Now 85, Ashcraft retired some years ago as events and facilities coordinator at the University of Arizona.
“At the time, movie and entertainment people would only stay in a union hotel,” Ashcraft said. “That’s why they stayed at the Santa Rita. It was the only union house in town.
“Over the years, all the movie people, musicians from the big band era and other entertainers stayed there.
“The Santa Rita had really gone after the (movie) company. Nick Hall had been the manager, but he transferred to California. Harold Ashton and Jack Goodman, 50-50 partners in the hotel, offered the job to me.”
Ashcraft took the baton and won the race.
“When we were successful in getting ‘Lilies of the Field,’ I took the producer-director, Ralph Nelson, to see what he thought of this location I had found,” Ashcraft said.
“It was about a mile from where I lived, just off Sabino Canyon and Cloud Road. There was an old estate-type structure on the property, pretty well run down, and I knew the guy who was part owner. He made arrangements for Nelson to use that property as the location.”
Poitier plays a black, ex-GI handyman who stops at a dusty, desert mission to ask for water for his station-wagon’s radiator, and is recruited by a group of nuns to build a chapel – or, in the dialect of the domineering German mother superior (played by Lilia Skala), a “shapel.”
Nagged and tricked throughout the process by the mother superior, Poitier, as Homer Smith, finds within himself the strength and ability to build the chapel.
“The interesting thing about ‘Lilies’ is it was a very cheaply produced movie,” Ashcraft said. “Almost all of the artists and others involved, took a pay cut to make it.”
In fact, Poitier took no salary at all. He took a percentage, instead, and hit the jackpot.
“Lilies of the Field” makes a strong statement for faith, tolerance and dogged perseverance.
Talented Tucson actress Francesca Jarvis, who played one of the nuns in her first movie, said the director, Nelson, played the role of Harold Ashton, who, in addition to the Santa Rita Hotel holdings, owned the Ashton Construction Co.
“There had actually been a Mr. Ashton in the original script,” Jarvis said. “And when Ralph found out there really was, and is, an Ashton Construction Co., he used his equipment in the film.”
Jarvis said Nelson was “the most organized man I have ever seen. We’d do one, two or three takes and that was it. Ironically, the most takes involved Ralph, himself, as Mr. Ashton.
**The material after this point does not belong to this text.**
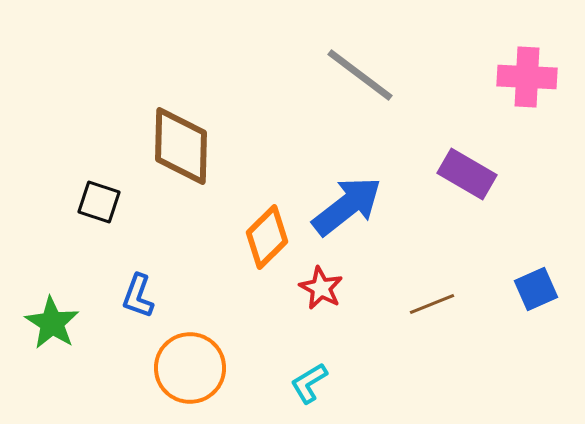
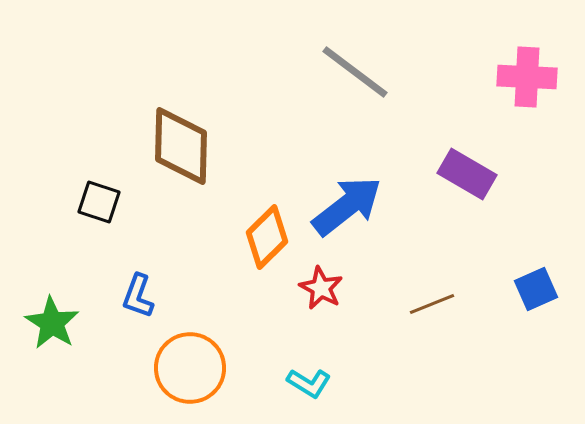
gray line: moved 5 px left, 3 px up
cyan L-shape: rotated 117 degrees counterclockwise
Ralph was nervous – and I think he went up to 15 takes.”
PHOTO CREDIT: FRANCISCO MEDINA/Tucson Citizen
CUTLINE: Clarence “Stubby” Ashcraft shows a copy of “The Lilies of the Field.” The 1960s movie of the same name was based on the book and was filmed in Tucson.
PHOTO CREDIT: Citizen file photo
CUTLINE: Sidney Poitier (above, at right) won an Oscar in 1963 for “Lilies of the Field.”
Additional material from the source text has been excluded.